You and your boyfriend have been together for a while now, but when it comes to kissing, you just don't feel comfortable. Maybe you feel nervous about being intimate, maybe kissing isn't your thing or maybe it just doesn't feel right with him. Whatever the reason, if your boyfriend is anxious for a kiss, you will need to eventually share how you are feeling.
Talk to Him
Some people have trouble kissing because they are not ready for the level of intimacy that it involves, says psychologist Linda Young, in the "Psychology Today" online article, "Sealed With(out) a Kiss." If your discomfort stems from a bad experience in the past or because you are afraid to share yourself in such an intimate way, try to have an open and honest conversation with your boyfriend. Let him know that you feel emotionally vulnerable when you kiss, or that you just aren't ready to move beyond hugs and being close for now. He may be more patient if he knows the reasons for your discomfort -- and he will be less likely to have hurt feelings if you turn him down in the heat of the moment.
Other Ways to Show Affection
If you aren't comfortable kissing your boyfriend, you can still show him you care in other ways. Give him hugs, touch him on the arm or hold his hand when you are in public. Show him that you care with a quick email or text just to say, "Thinking about you." Give him a sentimental gift for special occasions such as a handmade card on Valentine's Day or a photo album with pictures of the two of you for his birthday. Until you become more comfortable, there are many ways to show affection beyond kissing.
Some people suffer with a problem known as "sensory defensiveness," meaning that you react more to things that don't bother other people such as sound, light and touch, writes psychologist Marie Hartwell-Walker, in the Psych Central article, "I Don't Like Being Touched." If you think sensory defensiveness may be behind your discomfort with being kissed, it is possible to gradually overcome the issue by taking things slowly and gradually trying to do more. For example, you might start with a quick peck on the cheek, and once that feels okay, move to a quick kiss on the lips. Dr. Hartwell-Walker also suggests talking to an occupational therapist to help you work through the issue.

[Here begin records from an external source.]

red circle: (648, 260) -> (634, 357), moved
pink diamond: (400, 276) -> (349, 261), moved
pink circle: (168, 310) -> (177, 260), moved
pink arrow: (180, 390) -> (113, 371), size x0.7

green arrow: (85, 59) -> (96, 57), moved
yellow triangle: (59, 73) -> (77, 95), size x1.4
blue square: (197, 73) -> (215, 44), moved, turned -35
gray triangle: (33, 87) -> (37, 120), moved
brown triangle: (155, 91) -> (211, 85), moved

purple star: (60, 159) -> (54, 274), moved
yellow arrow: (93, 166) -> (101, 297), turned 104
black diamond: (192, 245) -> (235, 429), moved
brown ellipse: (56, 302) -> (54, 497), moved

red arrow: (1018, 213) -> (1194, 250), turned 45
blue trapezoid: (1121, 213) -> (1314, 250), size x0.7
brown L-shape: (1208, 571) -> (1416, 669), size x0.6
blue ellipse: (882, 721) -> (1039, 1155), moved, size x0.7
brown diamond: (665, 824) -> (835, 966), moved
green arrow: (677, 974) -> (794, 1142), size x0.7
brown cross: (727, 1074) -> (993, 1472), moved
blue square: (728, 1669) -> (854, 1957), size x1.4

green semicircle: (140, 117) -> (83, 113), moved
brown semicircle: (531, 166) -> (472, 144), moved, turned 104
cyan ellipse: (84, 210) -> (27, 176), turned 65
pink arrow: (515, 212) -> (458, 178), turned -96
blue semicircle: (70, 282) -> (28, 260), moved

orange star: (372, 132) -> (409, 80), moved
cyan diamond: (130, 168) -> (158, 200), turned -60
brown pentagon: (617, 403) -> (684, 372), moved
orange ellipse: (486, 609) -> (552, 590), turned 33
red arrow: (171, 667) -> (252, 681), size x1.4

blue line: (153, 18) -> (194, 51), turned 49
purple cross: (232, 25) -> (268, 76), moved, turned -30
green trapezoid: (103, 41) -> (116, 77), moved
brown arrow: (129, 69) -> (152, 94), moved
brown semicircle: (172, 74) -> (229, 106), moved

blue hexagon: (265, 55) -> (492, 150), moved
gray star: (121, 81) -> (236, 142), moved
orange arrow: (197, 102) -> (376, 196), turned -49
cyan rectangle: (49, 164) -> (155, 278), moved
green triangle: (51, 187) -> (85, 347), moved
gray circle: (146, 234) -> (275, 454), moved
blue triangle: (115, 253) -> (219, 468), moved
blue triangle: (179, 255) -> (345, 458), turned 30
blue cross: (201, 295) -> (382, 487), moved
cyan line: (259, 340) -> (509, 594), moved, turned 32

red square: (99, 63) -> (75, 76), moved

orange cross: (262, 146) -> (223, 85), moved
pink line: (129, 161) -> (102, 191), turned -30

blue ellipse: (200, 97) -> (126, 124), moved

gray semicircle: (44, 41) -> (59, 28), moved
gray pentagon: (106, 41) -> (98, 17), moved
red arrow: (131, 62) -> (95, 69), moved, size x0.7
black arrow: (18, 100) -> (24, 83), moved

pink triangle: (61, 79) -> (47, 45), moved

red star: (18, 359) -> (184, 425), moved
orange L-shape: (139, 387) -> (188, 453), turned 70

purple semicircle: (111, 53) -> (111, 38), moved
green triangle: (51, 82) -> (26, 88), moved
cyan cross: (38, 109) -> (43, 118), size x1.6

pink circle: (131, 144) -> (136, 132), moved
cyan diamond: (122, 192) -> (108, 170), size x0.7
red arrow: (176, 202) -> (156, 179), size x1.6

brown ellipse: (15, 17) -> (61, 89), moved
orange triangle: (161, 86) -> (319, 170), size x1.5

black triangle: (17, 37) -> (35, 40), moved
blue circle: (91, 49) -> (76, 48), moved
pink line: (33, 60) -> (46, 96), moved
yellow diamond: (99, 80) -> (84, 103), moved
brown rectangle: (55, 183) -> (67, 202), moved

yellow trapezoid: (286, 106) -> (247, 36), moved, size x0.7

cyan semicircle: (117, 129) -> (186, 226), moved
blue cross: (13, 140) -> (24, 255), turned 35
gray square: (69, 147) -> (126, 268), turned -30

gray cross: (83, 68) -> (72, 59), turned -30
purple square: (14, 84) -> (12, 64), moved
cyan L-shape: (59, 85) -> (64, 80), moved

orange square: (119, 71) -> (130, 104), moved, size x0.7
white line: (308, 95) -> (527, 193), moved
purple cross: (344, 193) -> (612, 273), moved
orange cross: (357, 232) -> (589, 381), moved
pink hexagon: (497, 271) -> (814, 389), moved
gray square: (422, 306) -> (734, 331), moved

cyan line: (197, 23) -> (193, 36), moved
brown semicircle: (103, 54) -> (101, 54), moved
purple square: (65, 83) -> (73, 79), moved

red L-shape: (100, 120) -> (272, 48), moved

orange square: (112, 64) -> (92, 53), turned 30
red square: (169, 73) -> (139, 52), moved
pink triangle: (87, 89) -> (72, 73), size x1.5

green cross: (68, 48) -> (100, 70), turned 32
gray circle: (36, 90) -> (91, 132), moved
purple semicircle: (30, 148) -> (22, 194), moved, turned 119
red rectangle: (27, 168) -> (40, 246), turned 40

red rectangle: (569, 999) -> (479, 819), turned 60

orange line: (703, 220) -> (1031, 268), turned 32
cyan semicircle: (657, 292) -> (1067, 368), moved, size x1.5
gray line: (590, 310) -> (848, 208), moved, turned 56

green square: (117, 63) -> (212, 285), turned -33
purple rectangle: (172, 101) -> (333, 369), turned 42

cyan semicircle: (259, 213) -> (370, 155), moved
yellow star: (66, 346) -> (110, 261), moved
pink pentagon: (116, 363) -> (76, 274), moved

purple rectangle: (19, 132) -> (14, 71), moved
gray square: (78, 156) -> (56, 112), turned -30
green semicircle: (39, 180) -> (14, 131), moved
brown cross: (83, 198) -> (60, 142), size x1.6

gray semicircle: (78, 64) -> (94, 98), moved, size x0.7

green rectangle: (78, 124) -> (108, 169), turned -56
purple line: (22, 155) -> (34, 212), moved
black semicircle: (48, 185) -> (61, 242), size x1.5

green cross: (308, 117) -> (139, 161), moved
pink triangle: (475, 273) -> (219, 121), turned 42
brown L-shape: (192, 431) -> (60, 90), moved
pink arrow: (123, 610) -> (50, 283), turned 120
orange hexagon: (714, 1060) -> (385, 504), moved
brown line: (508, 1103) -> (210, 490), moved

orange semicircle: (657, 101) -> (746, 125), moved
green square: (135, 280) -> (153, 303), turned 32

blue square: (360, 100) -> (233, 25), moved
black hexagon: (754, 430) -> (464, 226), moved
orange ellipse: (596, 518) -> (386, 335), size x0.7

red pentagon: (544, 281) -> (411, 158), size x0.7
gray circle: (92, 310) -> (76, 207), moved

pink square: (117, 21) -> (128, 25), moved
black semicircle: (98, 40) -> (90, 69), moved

It could be that you don't feel comfortable kissing your boyfriend for good reason -- you may just not be a good match. In the University of Texas at Austin article, "A Kiss Is Not Just a Kiss," research associate and author Sheril Kirshenbaum writes that kissing allows you to get close enough to inhale your partner's unique scent -- and females are most attracted to those with a scent genetically different than their own. This biological wiring is not something that you can control, and you may not even realize it until that first kiss. If you keep trying and it just doesn't feel right, it could simply be that you and your boyfriend are not meant to be.